The oil patch is known for booms, busts, mergers, and acquisitions. Hess is now among the once important offshore operators that no longer exist as separate companies. Others include Amoco, Arco, Texaco, Getty, Gulf, Unocal, Sun, Anadarko, BHP, Mobil, Phillips, Noble Energy, Pennzoil, Kerr-McGee, Superior, Nexen, and Newfield.
Hess would probably not have been a Chevron target had they not taken a chance in 2014 when they obtained a 30% position in Exxon’s Stabroek block offshore Guyana. The rest is history, and Stabroek is now the world’s most prized offshore block. Hess had other nice assets in the Gulf, Bakken Shale, and elsewhere, but Stabroek was Chevron’s primary target.

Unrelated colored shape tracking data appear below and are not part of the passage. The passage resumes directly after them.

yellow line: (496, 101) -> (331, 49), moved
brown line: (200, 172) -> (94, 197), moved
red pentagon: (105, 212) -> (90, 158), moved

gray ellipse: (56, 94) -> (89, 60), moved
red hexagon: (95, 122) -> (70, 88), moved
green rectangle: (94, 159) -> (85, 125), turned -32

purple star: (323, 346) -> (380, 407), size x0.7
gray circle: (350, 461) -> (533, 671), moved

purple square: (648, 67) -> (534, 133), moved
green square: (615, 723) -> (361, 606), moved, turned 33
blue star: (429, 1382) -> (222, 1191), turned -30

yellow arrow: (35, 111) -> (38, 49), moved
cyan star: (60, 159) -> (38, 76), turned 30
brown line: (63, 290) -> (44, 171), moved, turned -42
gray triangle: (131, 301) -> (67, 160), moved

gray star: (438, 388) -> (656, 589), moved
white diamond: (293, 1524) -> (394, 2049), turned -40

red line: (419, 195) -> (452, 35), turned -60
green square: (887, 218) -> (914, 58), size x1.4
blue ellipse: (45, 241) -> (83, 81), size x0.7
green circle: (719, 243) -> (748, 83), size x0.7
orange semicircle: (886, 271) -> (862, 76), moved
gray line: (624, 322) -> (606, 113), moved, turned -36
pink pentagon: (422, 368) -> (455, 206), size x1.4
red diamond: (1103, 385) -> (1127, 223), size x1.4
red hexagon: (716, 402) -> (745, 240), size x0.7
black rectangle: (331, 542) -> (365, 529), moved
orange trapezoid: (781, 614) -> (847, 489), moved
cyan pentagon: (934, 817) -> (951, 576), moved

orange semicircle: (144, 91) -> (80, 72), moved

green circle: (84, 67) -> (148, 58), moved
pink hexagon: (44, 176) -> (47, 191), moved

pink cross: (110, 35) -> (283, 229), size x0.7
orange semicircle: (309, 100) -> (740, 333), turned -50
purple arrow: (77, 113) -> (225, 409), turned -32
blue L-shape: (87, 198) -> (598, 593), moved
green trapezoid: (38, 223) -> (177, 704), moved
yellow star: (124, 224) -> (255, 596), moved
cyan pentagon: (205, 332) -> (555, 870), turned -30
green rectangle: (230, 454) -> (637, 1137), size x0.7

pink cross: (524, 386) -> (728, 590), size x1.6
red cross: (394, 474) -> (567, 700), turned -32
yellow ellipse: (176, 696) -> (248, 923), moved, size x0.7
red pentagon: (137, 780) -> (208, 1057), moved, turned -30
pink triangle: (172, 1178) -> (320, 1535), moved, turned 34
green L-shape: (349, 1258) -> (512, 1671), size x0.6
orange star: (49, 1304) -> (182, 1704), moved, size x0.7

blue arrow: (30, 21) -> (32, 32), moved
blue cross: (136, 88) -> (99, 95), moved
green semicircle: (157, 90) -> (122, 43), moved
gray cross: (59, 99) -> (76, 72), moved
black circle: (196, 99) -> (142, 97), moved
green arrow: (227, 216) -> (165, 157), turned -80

Paying the price for the Hess acquisition are up to 8,000 employees who will be axed by the end of 2026, starting with 575 cuts at the former Hess Tower in Houston on September 26 and matched reductions in Texas, California and North Dakota. The cuts also have to be disappointing to the Federal, Texas and North Dakota governments, given their strong support for oil and gas production. Mass layoffs don’t equate to energy dominance.
Why is the loss of Hess is significant:
- Hess was a safety compliance leader in both 2023 and 2024.
- Hess was an active participant in pre-merger lease sales.
- The combined company is unlikely to be greater than the sum of the parts in terms of US lease acquisition, exploration, and development.
- Combining companies limits the diversity of geological assessments and exploration strategies.
- Consolidation limits participation on committees engaged in assessing technology and developing standards. Declining industry participation in these activities, which are critical to offshore safety, has been a historical concern of OCS program leadership.
When the merger was announced, Chevron’s CEO Mike Wirth was quoted as saying “We’ve got too many CEOs per BOE, so consolidation is natural.” That comment makes sense from the perspective of an acquiring CEO. Employees of the companies being acquired have a somewhat different view. They would prefer increasing exploration and production rather than reducing employees.